A controversial ordinance that would prohibit buses to stop, park or stand in any public street for the purpose of allowing passengers to enter or exit will have to wait another month.
On Tuesday, the Sanibel City Council voted unanimously to continue the ordinance to the Feb. 4 meeting as requested by two organizations, including the Chamber of Commerce.
The Council did make some important decisions during its meeting, many of them coming in the final minutes.
Among them, it reappointed Chuck Ketteman, Tom Krekel and John Talmage as planning commissioners.
City Manager Judith Zimomra updated the council on progress regarding the Verizon Tower. The company had its permit extended to March 17 while the city continued to evaluate ways to get better phone service onto the island.

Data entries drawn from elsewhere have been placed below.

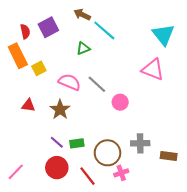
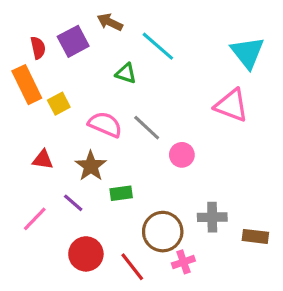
brown arrow: (82, 15) -> (110, 22), moved
green triangle: (83, 48) -> (126, 73), turned 40
purple line: (57, 142) -> (73, 203), moved
green rectangle: (77, 143) -> (121, 193), moved
pink line: (16, 172) -> (35, 219), moved

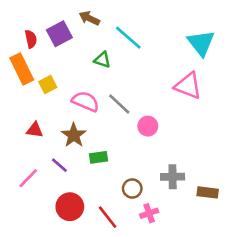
brown circle: (163, 232) -> (132, 189), size x0.6

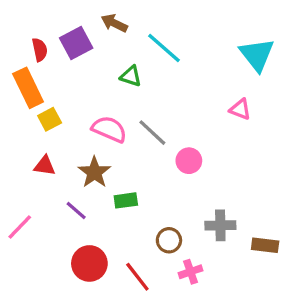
yellow square: (48, 85) -> (50, 119), moved
pink triangle: (188, 86) -> (240, 109), size x0.6
pink line: (28, 178) -> (20, 227), moved

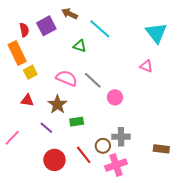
gray cross: (220, 225) -> (121, 137), moved
pink cross: (191, 272) -> (116, 165), size x1.5
red line: (137, 277) -> (84, 155), moved

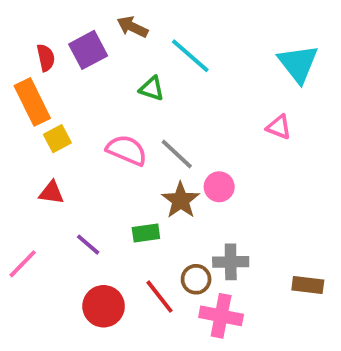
brown star: (57, 104) -> (181, 200), moved
pink cross: (116, 165) -> (221, 316), turned 30

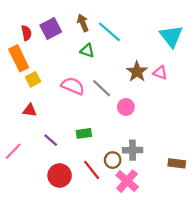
brown arrow: (132, 27) -> (83, 23), moved, turned 42
brown star: (181, 200) -> (137, 72), moved
pink cross: (221, 316) -> (127, 181), turned 30

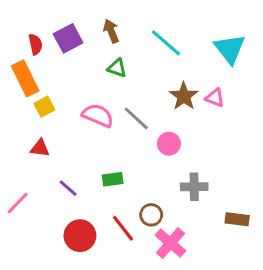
cyan line: (109, 32) -> (166, 43), moved
gray cross: (133, 150) -> (194, 187), moved

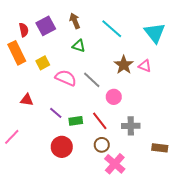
yellow square: (44, 107) -> (43, 63), moved
purple line: (68, 188) -> (56, 113), moved
red line: (123, 228) -> (100, 121), moved
red circle: (80, 236) -> (62, 147), moved

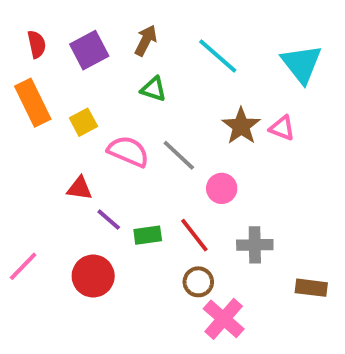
brown arrow: (75, 21) -> (146, 40), turned 49
red semicircle: (24, 30) -> (37, 44), moved
red triangle: (27, 100) -> (80, 188), moved
red circle: (62, 147) -> (93, 276), moved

Some council members, including Mick Denham, expressed concern that not only would the tower be too obtrusive, but in the nearly three years it has taken to get the tower up, the technology may now be out of date.
"A tower doesn't require as much height. The technology is different today," Denham said. "A selection for the location of the tower must be done with today's technology in mind."
Indeed, residents complained that in order to get the best cell phone use, one would have to go to the end of the island and make contact with the tower on Fort Myers Beach.
Businesses, such as the Sanibel Arms, said that people pay good money to stay there, yet have to go to the party room to talk to anyone.
When asked if a committee would be set up to look into the subject, Mayor Kevin Ruane said it wasn't likely.
During closing remarks, Denham said he had spoken with two hoteliers who were interested in perhaps coming to Sanibel, but were concerned with the city laws regarding room size limitations.
Denham made a motion to ask staff to look into changing the room code to allow rooms up to 600 square feet, because that was what the hoteliers said they needed and because he said such an increase would not impact room density.
One resident cautioned that if they allowed "overbuilt" resorts it would allow them to be overbuilt even more, perhaps with multiple stories.
Council voted 4-0 to look into it.
In his closing comment, Ruane said it had occurred to him there was not a set protocol regarding the evaluation of the city manager or city attorney.
"We've had one evaluation in my seven years in office. There's no formal process," Ruane said. "We should have this protocol on an annual basis."
Ruane made a motion to evaluate the city manager and city attorney on an annual basis and to formalize the process, as well as make it retroactive for the previous six years he's been in office. Both were approved unanimously.
Councilmember Jim Jennings was not at the meeting, having undergone surgery on his carotid artery.